(Extracted page text data)
———

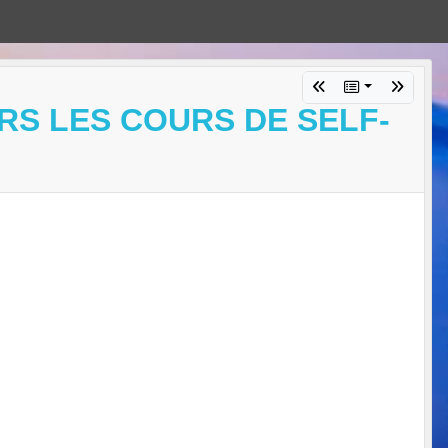
RS LES COURS DE SELF-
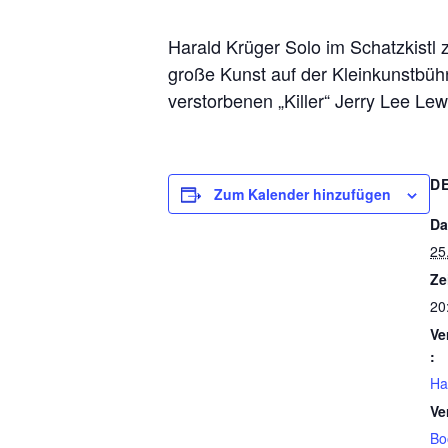
Harald Krüger Solo im Schatzkistl
große Kunst auf der Kleinkunstbüh
verstorbenen „Killer“ Jerry Lee Lew
D
Zum Kalender hinzufügen
Da
25
Ze
20
Ve
:
Ha
Ve
Bo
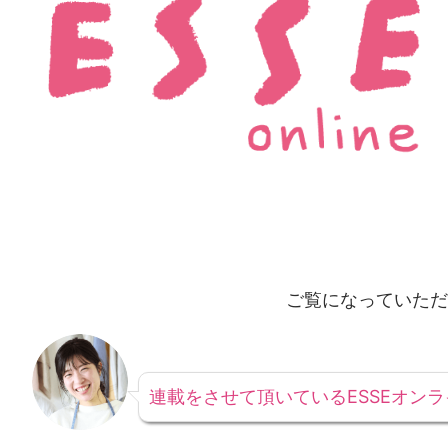
ご覧になっていただ
連載をさせて頂いているESSEオン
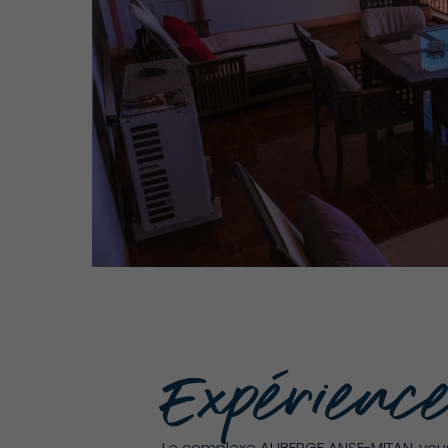
Expérience
Le complexe AUBERGE ANSE-MITAN, vous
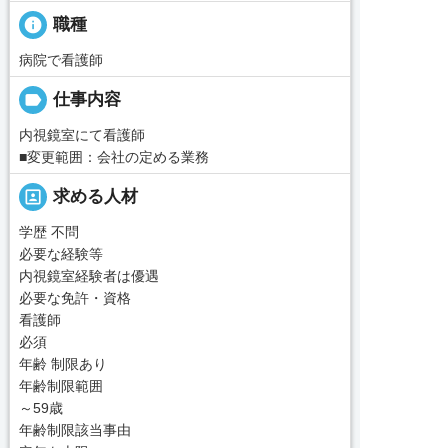
info
職種
病院で看護師
label
仕事内容
内視鏡室にて看護師
■変更範囲：会社の定める業務
portrait
求める人材
学歴 不問
必要な経験等
内視鏡室経験者は優遇
必要な免許・資格
看護師
必須
年齢 制限あり
年齢制限範囲
～59歳
年齢制限該当事由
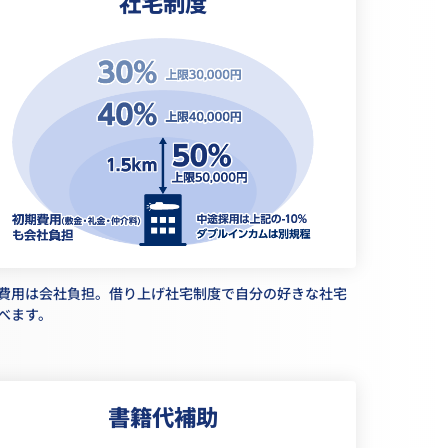
社宅制度
費用は会社負担。借り上げ社宅制度で自分の好きな社宅
べます。
書籍代補助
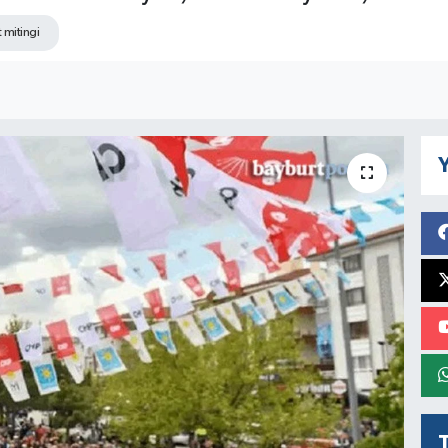
 mitingi
Y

———

# Activity
Each entry must be set down word for word; no image may be carried over.

# Exercise output
RS LES COURS DE SELF-
Harald Krüger Solo im Schatzkistl
große Kunst auf der Kleinkunstbüh
verstorbenen „Killer“ Jerry Lee Lew
D
Zum Kalender hinzufügen
Da
25
Ze
20
Ve
:
Ha
Ve
Bo
ご覧になっていただ
連載をさせて頂いているESSEオン
Expérience
Le complexe AUBERGE ANSE-MITAN, vous
info
職種
病院で看護師
label
仕事内容
内視鏡室にて看護師
■変更範囲：会社の定める業務
portrait
求める人材
学歴 不問
必要な経験等
内視鏡室経験者は優遇
必要な免許・資格
看護師
必須
年齢 制限あり
年齢制限範囲
～59歳
年齢制限該当事由
社宅制度
費用は会社負担。借り上げ社宅制度で自分の好きな社宅
べます。
書籍代補助
 mitingi
Y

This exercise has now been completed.